However, the relationships between these immune checkpoints and the transition period in dairy cows and uterine health in the postpartum period in dairy cows have not yet been studied. Thus, the present study sought to evaluate the expression of PD-1 and CTLA-4 in blood T lymphocytes during the periparturient period and their relationship with uterine health, as determined by endometrial cytology, and serum concentrations of β-hydroxybutyrate (BHB) and non-esterified fatty acids (NEFAs), widely used indicators of negative energy balance.

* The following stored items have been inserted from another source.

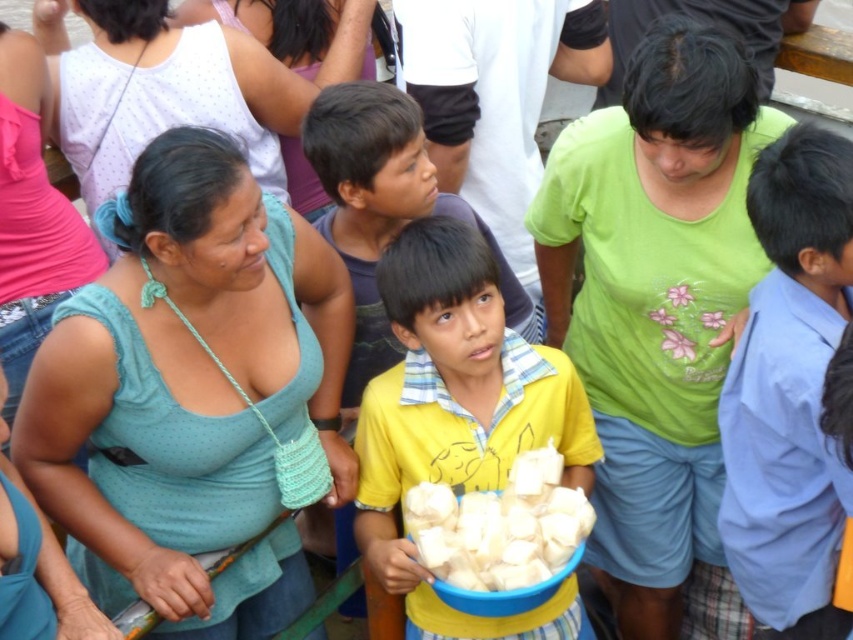 Question: Does matte green tank top at center appear over white soft bread at center?

Choices:
 (A) no
 (B) yes

Answer: (B)

Question: Does matte green tank top at center have a smaller size compared to yellow matte shirt at center?

Choices:
 (A) yes
 (B) no

Answer: (A)

Question: Which object appears farthest from the camera in this image?

Choices:
 (A) yellow cotton shirt at center
 (B) matte green tank top at center
 (C) yellow matte shirt at center
 (D) white soft bread at center

Answer: (B)

Question: Among these points, which one is farthest from the camera?

Choices:
 (A) (584, 524)
 (B) (824, 292)

Answer: (A)

Question: Considering the relative positions of teal fabric shirt at center and matte green tank top at center in the image provided, where is teal fabric shirt at center located with respect to matte green tank top at center?

Choices:
 (A) below
 (B) above

Answer: (A)

Question: Which point appears farthest from the camera in this image?

Choices:
 (A) (189, 77)
 (B) (369, 262)

Answer: (A) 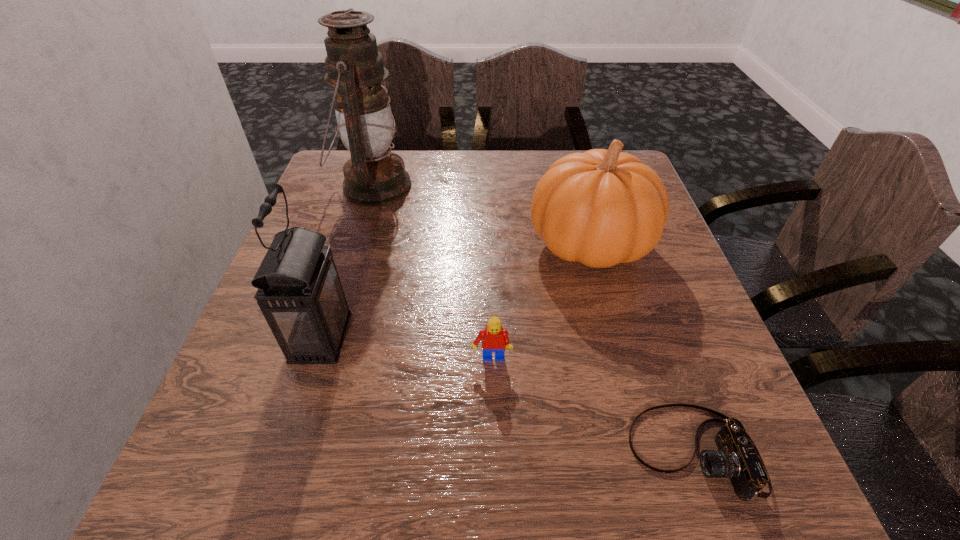 Where is `the tallest object`? the tallest object is located at coordinates (374, 176).

At what (x,y) coordinates should I click in order to perform the action: click on the fourth shortest object. Please return your answer as a coordinate pair (x, y). This screenshot has height=540, width=960. Looking at the image, I should click on (299, 292).

At what (x,y) coordinates should I click in order to perform the action: click on pumpkin. Please return your answer as a coordinate pair (x, y). This screenshot has width=960, height=540. Looking at the image, I should click on (600, 208).

This screenshot has width=960, height=540. In order to click on the third object from right to left in this screenshot , I will do `click(494, 339)`.

Locate an element on the screen. The image size is (960, 540). the fourth tallest object is located at coordinates (494, 339).

At what (x,y) coordinates should I click in order to perform the action: click on the nearest object. Please return your answer as a coordinate pair (x, y). The image size is (960, 540). Looking at the image, I should click on (737, 458).

The height and width of the screenshot is (540, 960). What are the coordinates of `the shortest object` in the screenshot? It's located at (737, 458).

Where is `vacant position located 0.250m on the right of the lantern`? The width and height of the screenshot is (960, 540). vacant position located 0.250m on the right of the lantern is located at coordinates (507, 186).

Find the location of a particular element. The height and width of the screenshot is (540, 960). vacant space located on the front-facing side of the lantern is located at coordinates (447, 337).

The image size is (960, 540). What are the coordinates of `vacant point located 0.180m on the left of the pumpkin` in the screenshot? It's located at pos(447,244). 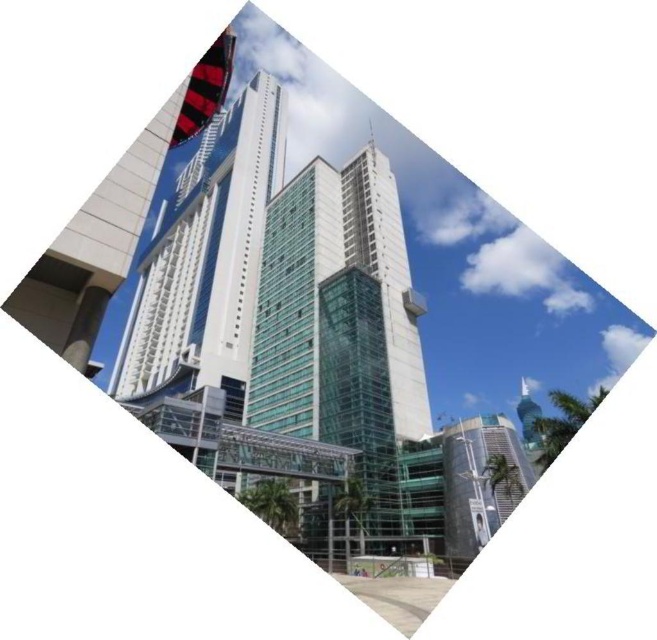 Question: Which of the following is the farthest from the observer?

Choices:
 (A) [x=196, y=280]
 (B) [x=524, y=460]

Answer: (A)

Question: Which of the following is the farthest from the observer?

Choices:
 (A) white glass building at center
 (B) glassy teal skyscraper at lower right
 (C) transparent glass tower at center

Answer: (C)

Question: Which point appears farthest from the camera in this image?

Choices:
 (A) (166, 285)
 (B) (501, 448)
 (C) (388, 230)

Answer: (A)

Question: Can you confirm if transparent glass tower at center is positioned to the left of glassy teal skyscraper at lower right?

Choices:
 (A) no
 (B) yes

Answer: (B)

Question: Does transparent glass tower at center appear under glassy teal skyscraper at lower right?

Choices:
 (A) yes
 (B) no

Answer: (B)

Question: Does transparent glass tower at center appear on the right side of white glass building at center?

Choices:
 (A) no
 (B) yes

Answer: (B) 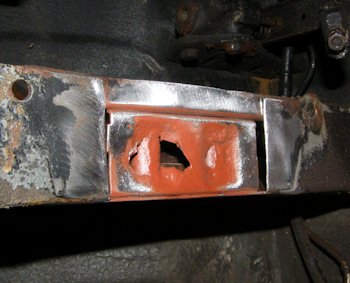 Locate an element on the screen. The height and width of the screenshot is (283, 350). metal rod going across is located at coordinates (203, 136). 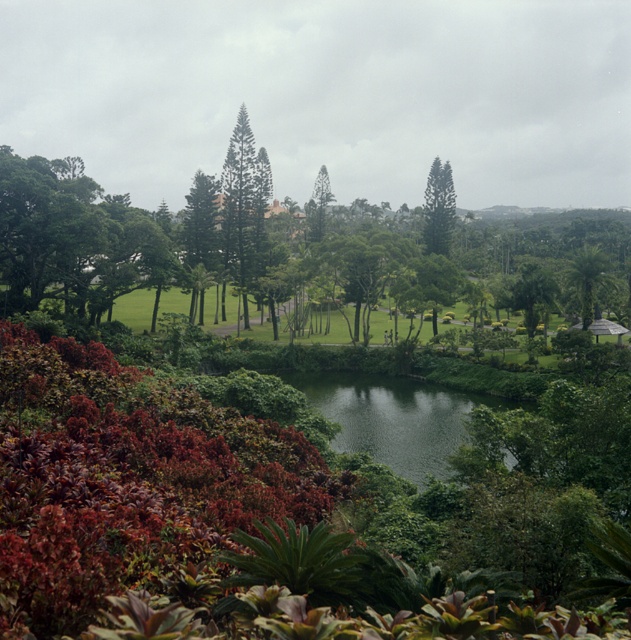 You are a landscape architect designing a garden. You need to place a small statue between the green textured pine tree at center and the green textured tree at center. Which tree should the statue be closer to if you want it to appear proportionally balanced with both trees?

The statue should be closer to the green textured pine tree at center because it is smaller than the green textured tree at center, so balancing their sizes would require placing the statue nearer to the smaller tree to maintain visual harmony.

You are a landscape architect designing a pathway that needs to pass between the green leafy palm at right and the green textured tree at center. Considering their sizes, which tree should the pathway be closer to?

The pathway should be closer to the green textured tree at center because the green leafy palm at right is larger in size, requiring more space between them to accommodate its size.

You are standing at the center of the tropical landscape and want to find the green textured pine tree at center. According to the coordinates provided, where should you look relative to your position?

The green textured pine tree at center is located at coordinates point (244, 205), which is slightly to the left and lower than the exact center point of the image. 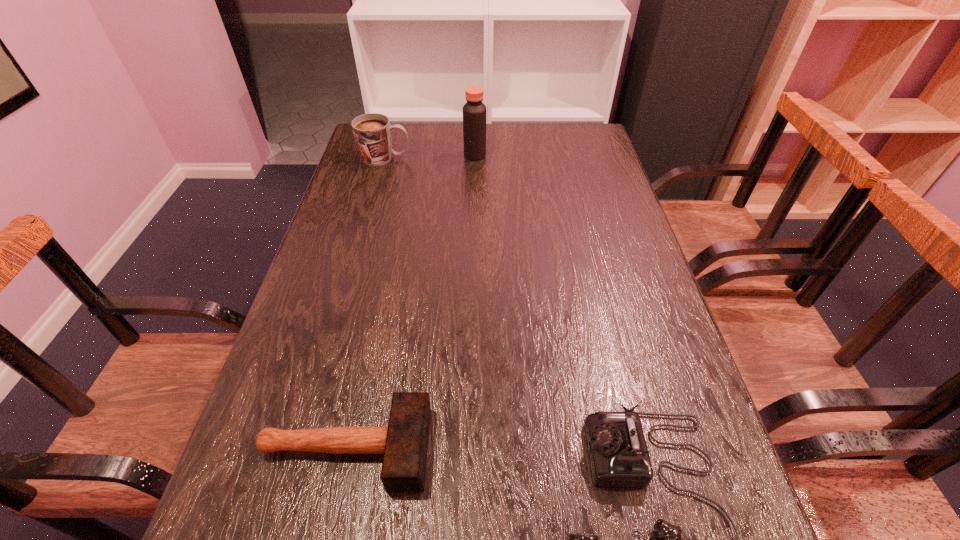 Identify the location of free space between the shortest object and the vinegar. Image resolution: width=960 pixels, height=540 pixels. (411, 302).

Point out which object is positioned as the nearest to the vinegar. Please provide its 2D coordinates. Your answer should be formatted as a tuple, i.e. [(x, y)], where the tuple contains the x and y coordinates of a point satisfying the conditions above.

[(372, 132)]

Locate which object ranks third in proximity to the third tallest object. Please provide its 2D coordinates. Your answer should be formatted as a tuple, i.e. [(x, y)], where the tuple contains the x and y coordinates of a point satisfying the conditions above.

[(372, 132)]

Where is `free location that satisfies the following two spatial constraints: 1. on the front side of the second object from right to left; 2. on the hammer head face of the mallet`? The width and height of the screenshot is (960, 540). free location that satisfies the following two spatial constraints: 1. on the front side of the second object from right to left; 2. on the hammer head face of the mallet is located at coordinates (470, 448). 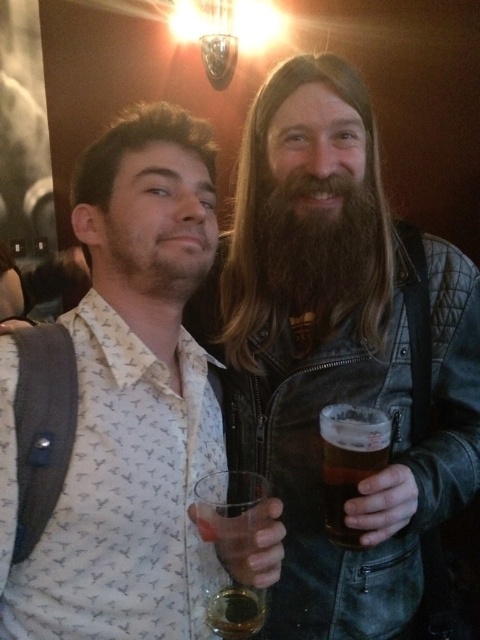 Question: Which point is farther to the camera?

Choices:
 (A) (93, 262)
 (B) (446, 356)

Answer: (B)

Question: Can you confirm if translucent glass at lower center is smaller than brown matte glass at right?

Choices:
 (A) yes
 (B) no

Answer: (B)

Question: In this image, where is leather jacket at center located relative to brown fuzzy beard at center?

Choices:
 (A) below
 (B) above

Furthermore, the measurement of acute-phase proteins is widely used in the diagnosis of diseases in ruminants and is an important indicator of inflammatory processes in cattle (14), in which haptoglobin (Hp) stands out for its high sensitivity and specificity and ability to discriminate between acute and chronic infections (15). Therefore, Hp is the most studied acute-phase protein and is used to detect cows with a high risk of systemic disease and severe postpartum inflammation (16). Hence, the second objective of the present study was to investigate whether the expression of PD-1 and CTLA-4 in blood T lymphocytes is associated with the serum Hp concentration during the periparturient period.

Materials and Methods

Animals and Experimental Design

For the present study, 26 clinically healthy dairy cows, including 19 multiparous cows (between their 2^nd and 5^th lactation; 3.26 ± 0.21) and 7 primiparous cows from two dairy farms, were used. Among these animals, 16 animals of the Guzerá breed (Farm A) and 10 animals of the Girolando breed, composed of the crossbreeding of Holstein and Gir cattle (Farm B), were used. At the first sampling, only healthy cows were enrolled, with no detectable clinical illness. Peripheral blood was collected 14 days prepartum (T-14), at calving (T0), and 30 days postpartum (T30) to measure the expression of PD-1 and CTLA-4 in blood T lymphocytes. In addition, we collected blood at T0, 10 days after parturition (T10), and T30 to obtain serum and determine the serum concentrations of NEFA, BHB, and the acute-phase protein haptoglobin. Endometrial cytology was performed at T10, 20, days after parturition (T20) and T30.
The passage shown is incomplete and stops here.